◆ Exercise goal ◆
What is needed is an exact copy of the lines in the entries below from the one holding "Estudios de doctorado" through the one holding "kualitas pelayanan publik yang semakin baik.", pictures excluded.

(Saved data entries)
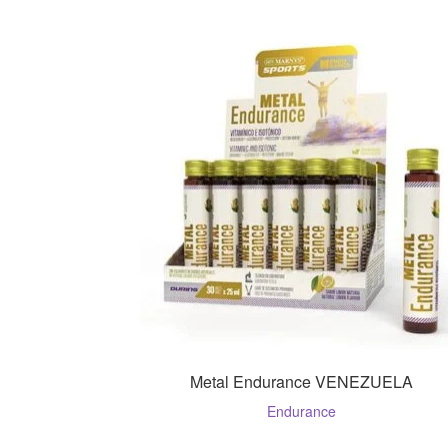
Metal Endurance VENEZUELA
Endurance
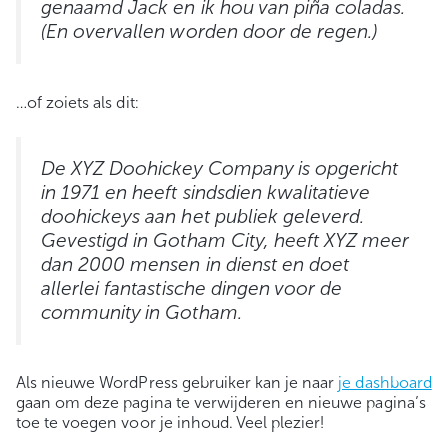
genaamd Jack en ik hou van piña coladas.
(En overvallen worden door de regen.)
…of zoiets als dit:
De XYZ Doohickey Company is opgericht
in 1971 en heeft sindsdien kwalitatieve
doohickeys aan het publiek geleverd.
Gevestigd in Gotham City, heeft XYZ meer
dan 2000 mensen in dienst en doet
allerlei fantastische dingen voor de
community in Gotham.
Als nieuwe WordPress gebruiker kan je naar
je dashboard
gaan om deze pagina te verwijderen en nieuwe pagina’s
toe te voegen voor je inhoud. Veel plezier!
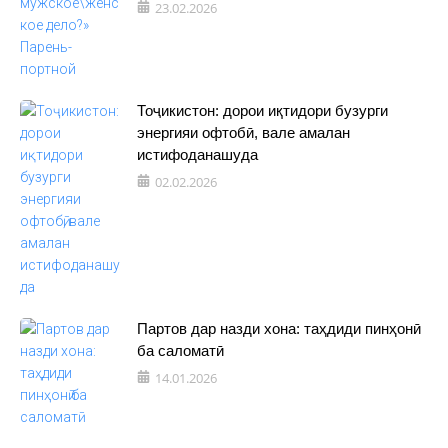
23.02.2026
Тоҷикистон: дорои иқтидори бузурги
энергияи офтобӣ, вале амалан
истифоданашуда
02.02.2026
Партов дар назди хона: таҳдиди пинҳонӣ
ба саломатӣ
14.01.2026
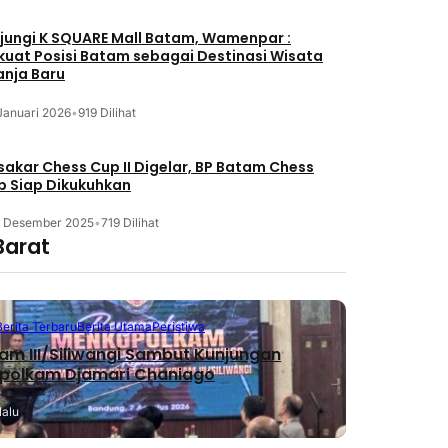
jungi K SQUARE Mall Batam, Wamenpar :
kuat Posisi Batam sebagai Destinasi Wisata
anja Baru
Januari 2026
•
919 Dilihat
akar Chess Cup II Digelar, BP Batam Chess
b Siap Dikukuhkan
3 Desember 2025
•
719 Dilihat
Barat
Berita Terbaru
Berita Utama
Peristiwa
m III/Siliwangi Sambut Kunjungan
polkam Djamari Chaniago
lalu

* * *

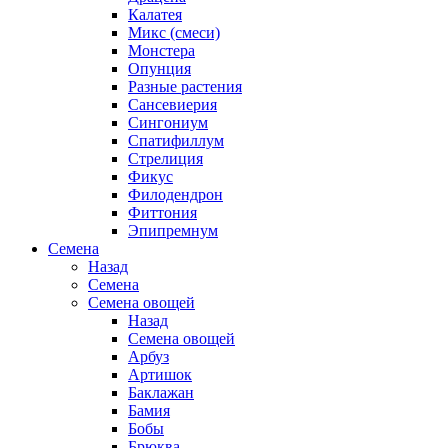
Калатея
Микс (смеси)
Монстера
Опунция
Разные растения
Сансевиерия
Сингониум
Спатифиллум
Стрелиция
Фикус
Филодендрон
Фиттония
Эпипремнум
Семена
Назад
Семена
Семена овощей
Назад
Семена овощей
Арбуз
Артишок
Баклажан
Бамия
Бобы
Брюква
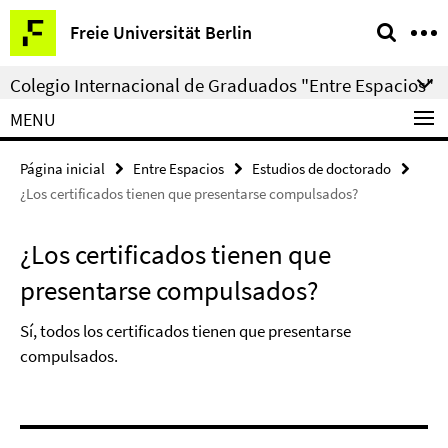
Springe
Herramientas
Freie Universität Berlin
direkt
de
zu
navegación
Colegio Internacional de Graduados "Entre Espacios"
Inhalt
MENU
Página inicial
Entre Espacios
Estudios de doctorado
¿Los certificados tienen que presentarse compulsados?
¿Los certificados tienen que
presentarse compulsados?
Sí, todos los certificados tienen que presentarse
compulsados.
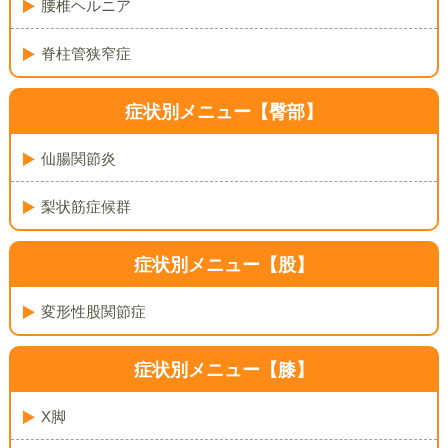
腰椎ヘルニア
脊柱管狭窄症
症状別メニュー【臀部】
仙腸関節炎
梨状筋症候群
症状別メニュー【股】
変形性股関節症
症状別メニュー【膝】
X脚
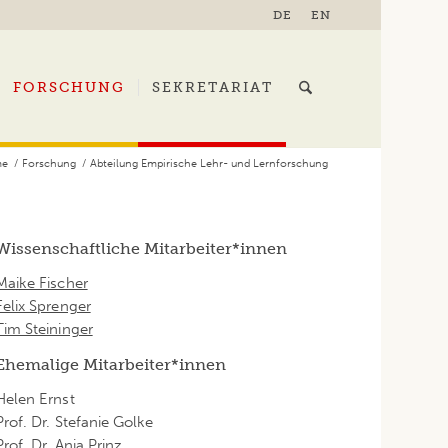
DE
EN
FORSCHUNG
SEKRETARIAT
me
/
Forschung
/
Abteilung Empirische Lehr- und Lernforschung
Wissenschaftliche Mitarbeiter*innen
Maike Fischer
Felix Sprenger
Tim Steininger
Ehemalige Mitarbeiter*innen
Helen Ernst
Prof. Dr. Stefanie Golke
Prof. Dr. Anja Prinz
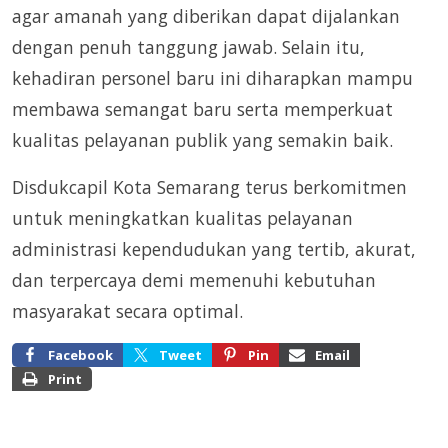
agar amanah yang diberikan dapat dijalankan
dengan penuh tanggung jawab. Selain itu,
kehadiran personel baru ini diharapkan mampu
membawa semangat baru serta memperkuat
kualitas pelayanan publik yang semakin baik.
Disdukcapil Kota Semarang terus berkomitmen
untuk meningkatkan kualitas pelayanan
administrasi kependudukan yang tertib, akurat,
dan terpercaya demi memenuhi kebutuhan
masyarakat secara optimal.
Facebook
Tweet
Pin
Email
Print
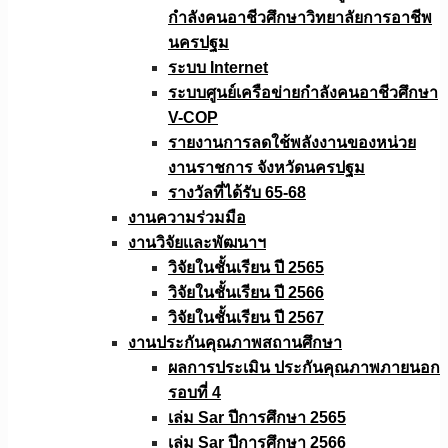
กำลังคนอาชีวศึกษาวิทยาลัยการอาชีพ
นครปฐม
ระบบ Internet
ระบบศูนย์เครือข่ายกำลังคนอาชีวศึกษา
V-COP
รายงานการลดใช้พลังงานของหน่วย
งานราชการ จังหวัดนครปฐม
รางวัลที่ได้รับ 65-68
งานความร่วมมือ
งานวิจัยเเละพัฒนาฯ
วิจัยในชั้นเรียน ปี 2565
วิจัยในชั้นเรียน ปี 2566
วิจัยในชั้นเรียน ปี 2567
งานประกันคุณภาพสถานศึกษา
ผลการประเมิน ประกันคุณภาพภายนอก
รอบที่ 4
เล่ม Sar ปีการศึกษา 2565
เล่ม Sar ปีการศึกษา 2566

==

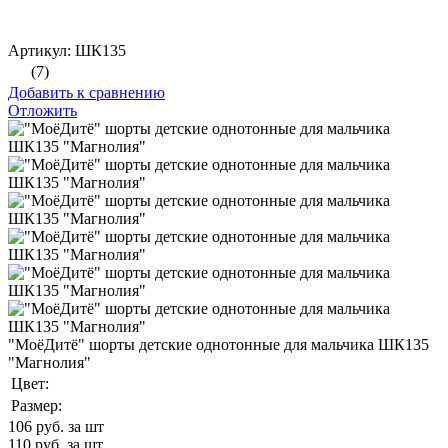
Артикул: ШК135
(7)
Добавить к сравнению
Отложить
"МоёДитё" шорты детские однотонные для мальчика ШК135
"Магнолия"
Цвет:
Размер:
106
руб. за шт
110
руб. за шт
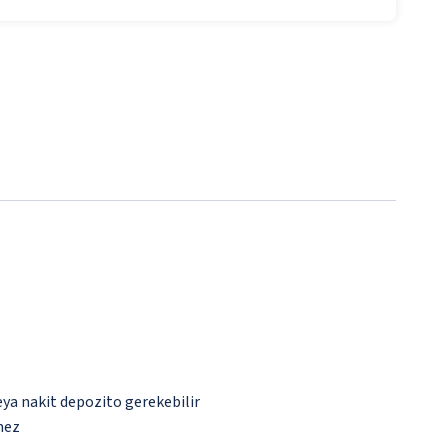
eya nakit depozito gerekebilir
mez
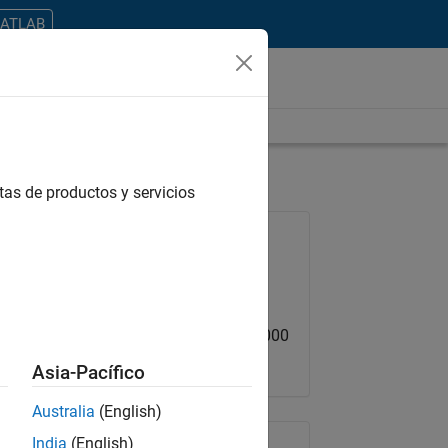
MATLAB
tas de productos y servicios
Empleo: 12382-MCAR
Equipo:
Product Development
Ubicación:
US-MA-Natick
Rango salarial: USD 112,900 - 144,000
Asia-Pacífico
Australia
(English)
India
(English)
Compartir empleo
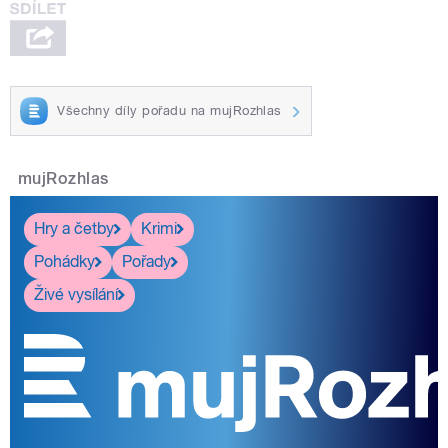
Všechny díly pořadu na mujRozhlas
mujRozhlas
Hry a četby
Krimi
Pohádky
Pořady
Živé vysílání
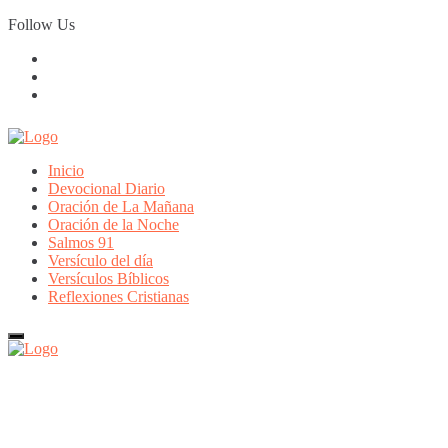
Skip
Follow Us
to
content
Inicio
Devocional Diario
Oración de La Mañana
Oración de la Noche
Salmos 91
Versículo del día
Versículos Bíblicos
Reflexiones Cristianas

◆ Result below ◆
Estudios de doctorado
¿Los certificados tienen que presentarse compulsados?
¿Los certificados tienen que
presentarse compulsados?
Sí, todos los certificados tienen que presentarse
compulsados.
腰椎ヘルニア
脊柱管狭窄症
症状別メニュー【臀部】
仙腸関節炎
梨状筋症候群
症状別メニュー【股】
変形性股関節症
症状別メニュー【膝】
X脚
DE
EN
FORSCHUNG
SEKRETARIAT
me
/
Forschung
/
Abteilung Empirische Lehr- und Lernforschung
Wissenschaftliche Mitarbeiter*innen
Maike Fischer
Felix Sprenger
Tim Steininger
Ehemalige Mitarbeiter*innen
Helen Ernst
Prof. Dr. Stefanie Golke
Prof. Dr. Anja Prinz
agar amanah yang diberikan dapat dijalankan
dengan penuh tanggung jawab. Selain itu,
kehadiran personel baru ini diharapkan mampu
membawa semangat baru serta memperkuat
kualitas pelayanan publik yang semakin baik.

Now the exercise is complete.